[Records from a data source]
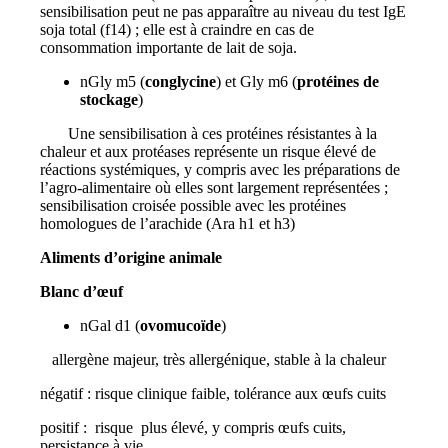
sensibilisation peut ne pas apparaître au niveau du test IgE
soja total (f14) ; elle est à craindre en cas de
consommation importante de lait de soja.
nGly m5 (
conglycine
) et Gly m6 (
protéines de
stockage
)
Une sensibilisation à ces protéines résistantes à la
chaleur et aux protéases représente un risque élevé de
réactions systémiques, y compris avec les préparations de
l’agro-alimentaire où elles sont largement représentées ;
sensibilisation croisée possible avec les protéines
homologues de l’arachide (Ara h1 et h3)
Aliments d’origine animale
Blanc d’œuf
nGal d1 (
ovomucoïde
)
allergène majeur, très allergénique, stable à la chaleur
négatif : risque clinique faible, tolérance aux œufs cuits
positif : risque plus élevé, y compris œufs cuits,
persistance à vie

# [TASK TO COMPLETE]
Both the line containing "chaleur et aux" and the line containing "négatif : risque" belong in the answer. Print them and every line above that falls between them exactly, and no others.

# [WRITTEN RESPONSE]
chaleur et aux protéases représente un risque élevé de
réactions systémiques, y compris avec les préparations de
l’agro-alimentaire où elles sont largement représentées ;
sensibilisation croisée possible avec les protéines
homologues de l’arachide (Ara h1 et h3)
Aliments d’origine animale
Blanc d’œuf
nGal d1 (
ovomucoïde
)
allergène majeur, très allergénique, stable à la chaleur
négatif : risque clinique faible, tolérance aux œufs cuits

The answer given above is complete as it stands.